Grow Local

When the redbuds are in bloom and the skies are blue, loft-dwellers and suburbanites alike feel the pull of spring. Instead of heading over to the big box store to pick up a flat of petunias, check out Austin’s local nurseries. Not only does buying from local entrepreneurs support fellow Austinites but in the plant and garden business, local advice is best. Austin has challenging conditions to garden in and the local nurseries can help you find plants best suited for our climate.

Austin is fortunate to have many and varied local nurseries. Most of them are interesting destinations in themselves with quite distinct personalities. Check them out!

Barton Springs Nursery. Out in West Lake on Bee Caves Rd, Barton Springs Nursery is my prime source for native plants. They have a very helpful, knowledgeable staff and extensive shaded grounds. They also carry an assortment of planters, garden decorations, bird baths and fountains.

Big Red Sun. (Annoying Flash site but great real-world site.) On East 1st Street, Big Red Sun has a modern, urban feel. It carries very architectural plants (lots of succulents and cacti) and unusual planters. Their gift shop also sells apparel and housewares. A great place for integrating your indoor/outdoor lifestyles–even if all you have in terms of outdoors is a balcony. If you have no design sense, they can help you make something striking.

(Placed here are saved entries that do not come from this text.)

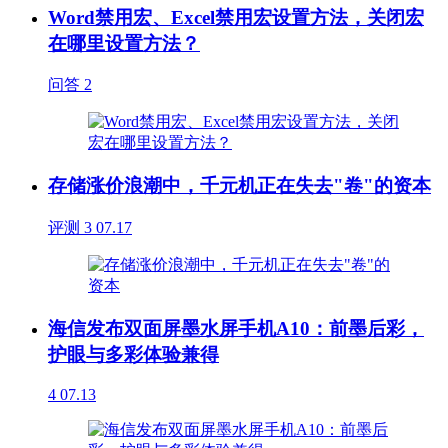
Word禁用宏、Excel禁用宏设置方法，关闭宏
在哪里设置方法？
问答
2
存储涨价浪潮中，千元机正在失去"卷"的资本
评测
3
07.17
海信发布双面屏墨水屏手机A10：前墨后彩，
护眼与多彩体验兼得
4
07.13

Floribunda. Formerly located on South Lamar, Floribunda has just lost its lease as South Lamar is being transformed to “SoLa”. However, their garden design business is still going strong and they do some of the most eye-popping designs in Austin. The owners hope to find a new location and reopen the nursery this fall.

Gardens. Near the Mo-Pac off the 38th St exit, Gardens is Austin’s high-end nursery and landscape designers. The plants are sometimes exotic and the gift shop always is. You’ll find plants at Gardens you won’t find elswhere. They are THE nursery to go to if you are looking for heirloom tomatoes and eggplants. They also carry unusual seeds that you can typically get only through mail-order, as well as a varied supply of bulbs suited for the south.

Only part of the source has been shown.